*** Opening DATA EXTRACTS ***

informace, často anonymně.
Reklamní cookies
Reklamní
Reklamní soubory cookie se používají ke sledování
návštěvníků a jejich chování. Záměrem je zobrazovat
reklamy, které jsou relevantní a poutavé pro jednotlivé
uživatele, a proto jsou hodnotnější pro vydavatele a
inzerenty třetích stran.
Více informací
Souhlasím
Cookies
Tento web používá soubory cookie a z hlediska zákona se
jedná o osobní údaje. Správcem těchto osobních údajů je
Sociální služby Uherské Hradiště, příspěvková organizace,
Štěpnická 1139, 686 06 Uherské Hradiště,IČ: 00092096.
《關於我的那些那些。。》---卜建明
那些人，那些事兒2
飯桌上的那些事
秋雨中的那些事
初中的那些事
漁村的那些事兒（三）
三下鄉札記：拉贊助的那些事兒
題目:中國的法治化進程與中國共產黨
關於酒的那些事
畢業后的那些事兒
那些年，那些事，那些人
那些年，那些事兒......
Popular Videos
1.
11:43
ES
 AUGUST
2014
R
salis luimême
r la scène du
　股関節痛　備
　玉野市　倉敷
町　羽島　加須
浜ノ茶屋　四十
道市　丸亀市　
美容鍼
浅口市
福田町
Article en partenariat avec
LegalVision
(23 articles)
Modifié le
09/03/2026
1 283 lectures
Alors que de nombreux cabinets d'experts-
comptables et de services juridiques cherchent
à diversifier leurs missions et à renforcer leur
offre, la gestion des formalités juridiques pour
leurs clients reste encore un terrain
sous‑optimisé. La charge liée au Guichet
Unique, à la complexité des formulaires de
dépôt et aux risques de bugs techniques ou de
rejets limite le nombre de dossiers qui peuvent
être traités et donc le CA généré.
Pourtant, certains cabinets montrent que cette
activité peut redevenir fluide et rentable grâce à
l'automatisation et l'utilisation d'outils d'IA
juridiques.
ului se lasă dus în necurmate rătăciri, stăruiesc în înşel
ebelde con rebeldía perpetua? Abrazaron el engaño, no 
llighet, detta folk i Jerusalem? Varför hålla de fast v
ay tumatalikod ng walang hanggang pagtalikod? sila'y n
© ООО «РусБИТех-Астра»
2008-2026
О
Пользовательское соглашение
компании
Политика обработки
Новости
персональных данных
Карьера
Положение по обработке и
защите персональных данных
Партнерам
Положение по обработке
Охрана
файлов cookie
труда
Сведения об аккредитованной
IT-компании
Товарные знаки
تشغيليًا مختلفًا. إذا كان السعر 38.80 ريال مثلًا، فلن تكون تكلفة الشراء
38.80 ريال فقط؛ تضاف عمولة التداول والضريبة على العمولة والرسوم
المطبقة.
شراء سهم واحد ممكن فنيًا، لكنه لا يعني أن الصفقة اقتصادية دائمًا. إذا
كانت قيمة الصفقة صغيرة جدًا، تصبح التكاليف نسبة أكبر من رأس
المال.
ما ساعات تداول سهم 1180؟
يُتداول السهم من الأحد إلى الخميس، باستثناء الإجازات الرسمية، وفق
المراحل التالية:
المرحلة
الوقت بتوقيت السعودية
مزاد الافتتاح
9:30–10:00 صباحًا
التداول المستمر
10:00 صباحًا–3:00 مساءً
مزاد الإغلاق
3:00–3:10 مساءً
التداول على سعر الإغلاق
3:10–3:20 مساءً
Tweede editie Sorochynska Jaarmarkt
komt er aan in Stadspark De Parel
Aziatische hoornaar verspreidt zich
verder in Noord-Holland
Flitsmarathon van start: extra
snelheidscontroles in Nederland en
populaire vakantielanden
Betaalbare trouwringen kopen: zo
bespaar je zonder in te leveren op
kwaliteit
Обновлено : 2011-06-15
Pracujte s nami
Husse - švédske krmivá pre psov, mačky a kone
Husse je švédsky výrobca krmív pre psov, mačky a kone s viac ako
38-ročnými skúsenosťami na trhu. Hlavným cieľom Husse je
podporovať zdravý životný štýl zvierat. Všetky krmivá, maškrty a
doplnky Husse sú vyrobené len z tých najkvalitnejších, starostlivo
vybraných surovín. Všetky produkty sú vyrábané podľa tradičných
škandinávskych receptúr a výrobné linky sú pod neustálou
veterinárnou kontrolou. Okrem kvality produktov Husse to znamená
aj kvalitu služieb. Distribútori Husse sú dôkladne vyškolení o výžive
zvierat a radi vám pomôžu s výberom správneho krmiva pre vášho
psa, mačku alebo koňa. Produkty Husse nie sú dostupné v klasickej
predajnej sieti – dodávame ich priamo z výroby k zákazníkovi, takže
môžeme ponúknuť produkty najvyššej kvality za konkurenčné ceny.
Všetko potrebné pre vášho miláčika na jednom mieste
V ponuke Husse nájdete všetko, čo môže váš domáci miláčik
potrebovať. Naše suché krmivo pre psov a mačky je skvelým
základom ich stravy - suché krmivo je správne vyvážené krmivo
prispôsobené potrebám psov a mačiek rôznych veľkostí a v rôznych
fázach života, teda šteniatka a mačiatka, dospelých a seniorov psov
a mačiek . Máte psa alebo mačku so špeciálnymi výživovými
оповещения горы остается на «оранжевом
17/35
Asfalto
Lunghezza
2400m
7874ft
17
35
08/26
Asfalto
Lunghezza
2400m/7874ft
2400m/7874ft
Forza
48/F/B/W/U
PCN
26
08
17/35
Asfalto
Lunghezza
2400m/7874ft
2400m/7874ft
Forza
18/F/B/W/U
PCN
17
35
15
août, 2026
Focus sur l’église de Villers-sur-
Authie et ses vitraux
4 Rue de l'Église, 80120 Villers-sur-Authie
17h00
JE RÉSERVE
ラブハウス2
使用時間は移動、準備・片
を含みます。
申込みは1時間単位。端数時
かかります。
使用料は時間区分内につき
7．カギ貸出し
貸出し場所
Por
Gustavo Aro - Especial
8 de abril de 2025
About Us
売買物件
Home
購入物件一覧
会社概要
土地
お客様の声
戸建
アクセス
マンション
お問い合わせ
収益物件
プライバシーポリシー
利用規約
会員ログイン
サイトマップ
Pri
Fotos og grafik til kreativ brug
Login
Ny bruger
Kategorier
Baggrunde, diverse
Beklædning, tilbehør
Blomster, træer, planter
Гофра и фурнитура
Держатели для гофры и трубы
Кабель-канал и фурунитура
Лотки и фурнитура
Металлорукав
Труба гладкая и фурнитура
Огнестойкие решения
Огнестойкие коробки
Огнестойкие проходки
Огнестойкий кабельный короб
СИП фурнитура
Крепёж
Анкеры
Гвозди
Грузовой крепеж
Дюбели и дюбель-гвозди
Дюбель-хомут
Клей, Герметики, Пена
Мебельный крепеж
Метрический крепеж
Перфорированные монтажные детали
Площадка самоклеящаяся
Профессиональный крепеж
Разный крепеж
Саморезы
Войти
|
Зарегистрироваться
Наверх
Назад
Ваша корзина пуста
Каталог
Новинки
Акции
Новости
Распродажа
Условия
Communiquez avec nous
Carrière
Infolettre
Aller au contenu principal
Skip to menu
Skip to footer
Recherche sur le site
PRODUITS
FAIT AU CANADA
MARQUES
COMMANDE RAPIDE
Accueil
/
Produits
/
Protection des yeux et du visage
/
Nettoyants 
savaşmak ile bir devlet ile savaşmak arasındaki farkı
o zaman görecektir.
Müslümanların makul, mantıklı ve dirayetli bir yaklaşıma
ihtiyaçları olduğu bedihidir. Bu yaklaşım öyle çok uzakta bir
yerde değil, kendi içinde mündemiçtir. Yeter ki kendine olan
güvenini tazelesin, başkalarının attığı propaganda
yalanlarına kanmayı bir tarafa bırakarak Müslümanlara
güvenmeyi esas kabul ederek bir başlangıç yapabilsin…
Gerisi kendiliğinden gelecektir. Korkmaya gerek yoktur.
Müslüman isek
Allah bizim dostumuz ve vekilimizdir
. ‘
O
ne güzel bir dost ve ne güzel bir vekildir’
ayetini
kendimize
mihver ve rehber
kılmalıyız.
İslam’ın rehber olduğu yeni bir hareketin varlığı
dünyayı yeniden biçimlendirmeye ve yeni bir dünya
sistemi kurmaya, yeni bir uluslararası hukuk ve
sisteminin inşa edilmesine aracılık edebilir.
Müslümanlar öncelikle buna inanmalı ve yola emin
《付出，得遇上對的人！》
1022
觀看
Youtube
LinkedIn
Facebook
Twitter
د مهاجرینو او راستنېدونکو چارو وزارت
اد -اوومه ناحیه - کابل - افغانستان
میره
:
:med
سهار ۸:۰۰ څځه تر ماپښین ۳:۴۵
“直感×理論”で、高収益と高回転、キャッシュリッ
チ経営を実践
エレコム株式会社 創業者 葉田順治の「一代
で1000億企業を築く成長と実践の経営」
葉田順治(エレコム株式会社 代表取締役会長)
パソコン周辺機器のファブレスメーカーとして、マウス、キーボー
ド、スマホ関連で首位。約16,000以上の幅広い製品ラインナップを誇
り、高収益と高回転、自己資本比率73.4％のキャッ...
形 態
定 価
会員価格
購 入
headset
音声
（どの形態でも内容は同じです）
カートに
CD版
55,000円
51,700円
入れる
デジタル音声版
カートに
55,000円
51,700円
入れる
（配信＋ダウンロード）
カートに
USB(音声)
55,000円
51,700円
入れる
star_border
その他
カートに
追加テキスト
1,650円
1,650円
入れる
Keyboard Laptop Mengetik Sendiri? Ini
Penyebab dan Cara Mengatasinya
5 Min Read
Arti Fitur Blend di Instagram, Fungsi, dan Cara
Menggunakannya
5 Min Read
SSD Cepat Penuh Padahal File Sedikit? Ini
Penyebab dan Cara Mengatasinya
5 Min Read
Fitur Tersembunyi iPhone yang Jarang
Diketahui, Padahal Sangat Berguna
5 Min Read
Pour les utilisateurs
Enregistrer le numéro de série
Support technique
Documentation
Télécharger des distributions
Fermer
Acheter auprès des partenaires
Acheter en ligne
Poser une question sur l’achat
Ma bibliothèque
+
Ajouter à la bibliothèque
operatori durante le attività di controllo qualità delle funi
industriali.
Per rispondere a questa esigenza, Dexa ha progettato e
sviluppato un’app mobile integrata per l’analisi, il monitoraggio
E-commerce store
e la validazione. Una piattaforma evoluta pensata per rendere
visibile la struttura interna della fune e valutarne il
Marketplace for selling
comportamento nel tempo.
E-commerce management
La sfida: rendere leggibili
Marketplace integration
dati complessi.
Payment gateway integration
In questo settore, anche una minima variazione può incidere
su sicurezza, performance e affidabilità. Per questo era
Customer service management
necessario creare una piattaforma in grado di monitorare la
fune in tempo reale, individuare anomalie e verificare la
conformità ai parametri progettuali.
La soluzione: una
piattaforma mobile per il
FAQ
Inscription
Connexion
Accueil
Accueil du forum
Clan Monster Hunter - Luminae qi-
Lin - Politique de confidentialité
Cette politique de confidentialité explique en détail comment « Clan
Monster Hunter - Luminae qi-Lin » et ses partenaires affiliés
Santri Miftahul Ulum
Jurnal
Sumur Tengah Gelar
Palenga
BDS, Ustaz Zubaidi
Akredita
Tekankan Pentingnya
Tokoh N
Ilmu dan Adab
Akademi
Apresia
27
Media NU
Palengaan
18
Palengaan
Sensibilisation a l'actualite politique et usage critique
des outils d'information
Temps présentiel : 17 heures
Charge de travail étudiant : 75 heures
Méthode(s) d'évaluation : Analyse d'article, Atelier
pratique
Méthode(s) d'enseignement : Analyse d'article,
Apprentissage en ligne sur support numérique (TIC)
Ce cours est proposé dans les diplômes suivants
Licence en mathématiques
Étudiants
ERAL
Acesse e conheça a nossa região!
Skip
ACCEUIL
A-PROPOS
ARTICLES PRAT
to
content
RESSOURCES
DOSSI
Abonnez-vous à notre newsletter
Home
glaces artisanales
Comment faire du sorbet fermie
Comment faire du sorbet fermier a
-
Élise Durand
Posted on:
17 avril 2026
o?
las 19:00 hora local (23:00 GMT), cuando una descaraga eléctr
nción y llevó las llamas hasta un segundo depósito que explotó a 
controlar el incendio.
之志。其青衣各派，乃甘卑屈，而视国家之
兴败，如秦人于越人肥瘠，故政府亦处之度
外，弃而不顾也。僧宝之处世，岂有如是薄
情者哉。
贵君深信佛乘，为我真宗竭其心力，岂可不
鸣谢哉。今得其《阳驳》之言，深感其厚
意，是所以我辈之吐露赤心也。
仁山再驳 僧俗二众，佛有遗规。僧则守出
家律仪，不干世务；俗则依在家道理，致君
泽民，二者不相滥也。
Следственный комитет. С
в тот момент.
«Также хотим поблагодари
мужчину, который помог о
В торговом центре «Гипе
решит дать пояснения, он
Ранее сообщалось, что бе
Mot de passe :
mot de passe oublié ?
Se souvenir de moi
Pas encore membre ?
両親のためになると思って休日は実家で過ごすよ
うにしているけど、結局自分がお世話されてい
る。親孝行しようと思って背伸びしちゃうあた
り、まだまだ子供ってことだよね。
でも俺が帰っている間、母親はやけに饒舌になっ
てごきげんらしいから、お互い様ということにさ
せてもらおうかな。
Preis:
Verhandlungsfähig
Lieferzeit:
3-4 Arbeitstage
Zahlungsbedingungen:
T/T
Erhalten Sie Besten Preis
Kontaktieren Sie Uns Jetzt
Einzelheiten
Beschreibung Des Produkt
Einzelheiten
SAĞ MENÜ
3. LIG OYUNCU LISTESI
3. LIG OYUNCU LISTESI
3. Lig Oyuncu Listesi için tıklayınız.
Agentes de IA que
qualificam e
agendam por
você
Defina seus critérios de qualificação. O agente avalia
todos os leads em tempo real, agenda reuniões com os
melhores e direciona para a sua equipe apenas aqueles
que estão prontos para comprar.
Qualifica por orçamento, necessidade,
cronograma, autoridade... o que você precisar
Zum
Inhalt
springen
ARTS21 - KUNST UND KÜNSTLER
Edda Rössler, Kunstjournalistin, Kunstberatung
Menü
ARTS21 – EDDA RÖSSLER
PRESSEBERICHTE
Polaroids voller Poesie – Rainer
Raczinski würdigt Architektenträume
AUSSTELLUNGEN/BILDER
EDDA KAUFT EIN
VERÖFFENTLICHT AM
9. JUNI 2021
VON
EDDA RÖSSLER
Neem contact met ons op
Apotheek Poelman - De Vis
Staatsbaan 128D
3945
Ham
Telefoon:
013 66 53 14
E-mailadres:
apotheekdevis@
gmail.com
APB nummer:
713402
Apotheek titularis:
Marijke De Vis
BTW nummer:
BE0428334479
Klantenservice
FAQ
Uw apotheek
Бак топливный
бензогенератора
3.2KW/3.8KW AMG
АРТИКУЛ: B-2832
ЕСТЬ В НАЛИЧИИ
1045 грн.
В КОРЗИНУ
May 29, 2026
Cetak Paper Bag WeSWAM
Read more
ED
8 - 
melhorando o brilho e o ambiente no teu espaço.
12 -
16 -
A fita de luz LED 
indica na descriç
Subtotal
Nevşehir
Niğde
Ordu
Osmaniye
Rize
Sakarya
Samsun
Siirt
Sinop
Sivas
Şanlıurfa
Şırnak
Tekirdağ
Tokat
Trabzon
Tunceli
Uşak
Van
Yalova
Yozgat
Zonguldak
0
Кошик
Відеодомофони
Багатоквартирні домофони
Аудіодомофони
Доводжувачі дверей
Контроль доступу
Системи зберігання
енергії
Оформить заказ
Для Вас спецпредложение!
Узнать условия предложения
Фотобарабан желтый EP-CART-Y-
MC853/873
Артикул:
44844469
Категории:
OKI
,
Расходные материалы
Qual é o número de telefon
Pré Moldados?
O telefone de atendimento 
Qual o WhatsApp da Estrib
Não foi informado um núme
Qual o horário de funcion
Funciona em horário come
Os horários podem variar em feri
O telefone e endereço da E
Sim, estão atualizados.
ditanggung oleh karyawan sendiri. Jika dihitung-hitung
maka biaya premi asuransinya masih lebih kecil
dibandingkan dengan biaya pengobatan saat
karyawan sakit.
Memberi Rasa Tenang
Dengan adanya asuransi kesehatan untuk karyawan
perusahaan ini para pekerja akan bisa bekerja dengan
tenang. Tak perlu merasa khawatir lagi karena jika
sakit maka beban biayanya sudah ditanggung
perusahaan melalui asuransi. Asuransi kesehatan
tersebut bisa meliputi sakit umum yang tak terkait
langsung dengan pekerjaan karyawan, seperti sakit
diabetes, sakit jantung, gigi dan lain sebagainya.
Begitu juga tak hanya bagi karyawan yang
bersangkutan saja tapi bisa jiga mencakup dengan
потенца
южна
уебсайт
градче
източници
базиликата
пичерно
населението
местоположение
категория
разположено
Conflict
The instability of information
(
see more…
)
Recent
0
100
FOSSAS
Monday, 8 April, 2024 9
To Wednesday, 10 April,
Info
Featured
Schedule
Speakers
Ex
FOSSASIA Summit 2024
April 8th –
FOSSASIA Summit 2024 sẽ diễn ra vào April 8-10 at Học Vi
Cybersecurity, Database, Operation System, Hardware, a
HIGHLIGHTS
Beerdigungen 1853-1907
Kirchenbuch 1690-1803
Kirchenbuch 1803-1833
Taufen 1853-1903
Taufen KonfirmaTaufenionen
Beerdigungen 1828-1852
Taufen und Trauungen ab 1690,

*** Closing DATA EXTRACTS ***

TASK TO COMPLETE: Your reply must contain exactly the lines from the first line of the data through the line holding "Unique, à la complexité des formulaires de", and nothing more.

REPLY TO THE TASK:
informace, často anonymně.
Reklamní cookies
Reklamní
Reklamní soubory cookie se používají ke sledování
návštěvníků a jejich chování. Záměrem je zobrazovat
reklamy, které jsou relevantní a poutavé pro jednotlivé
uživatele, a proto jsou hodnotnější pro vydavatele a
inzerenty třetích stran.
Více informací
Souhlasím
Cookies
Tento web používá soubory cookie a z hlediska zákona se
jedná o osobní údaje. Správcem těchto osobních údajů je
Sociální služby Uherské Hradiště, příspěvková organizace,
Štěpnická 1139, 686 06 Uherské Hradiště,IČ: 00092096.
《關於我的那些那些。。》---卜建明
那些人，那些事兒2
飯桌上的那些事
秋雨中的那些事
初中的那些事
漁村的那些事兒（三）
三下鄉札記：拉贊助的那些事兒
題目:中國的法治化進程與中國共產黨
關於酒的那些事
畢業后的那些事兒
那些年，那些事，那些人
那些年，那些事兒......
Popular Videos
1.
11:43
ES
 AUGUST
2014
R
salis luimême
r la scène du
　股関節痛　備
　玉野市　倉敷
町　羽島　加須
浜ノ茶屋　四十
道市　丸亀市　
美容鍼
浅口市
福田町
Article en partenariat avec
LegalVision
(23 articles)
Modifié le
09/03/2026
1 283 lectures
Alors que de nombreux cabinets d'experts-
comptables et de services juridiques cherchent
à diversifier leurs missions et à renforcer leur
offre, la gestion des formalités juridiques pour
leurs clients reste encore un terrain
sous‑optimisé. La charge liée au Guichet
Unique, à la complexité des formulaires de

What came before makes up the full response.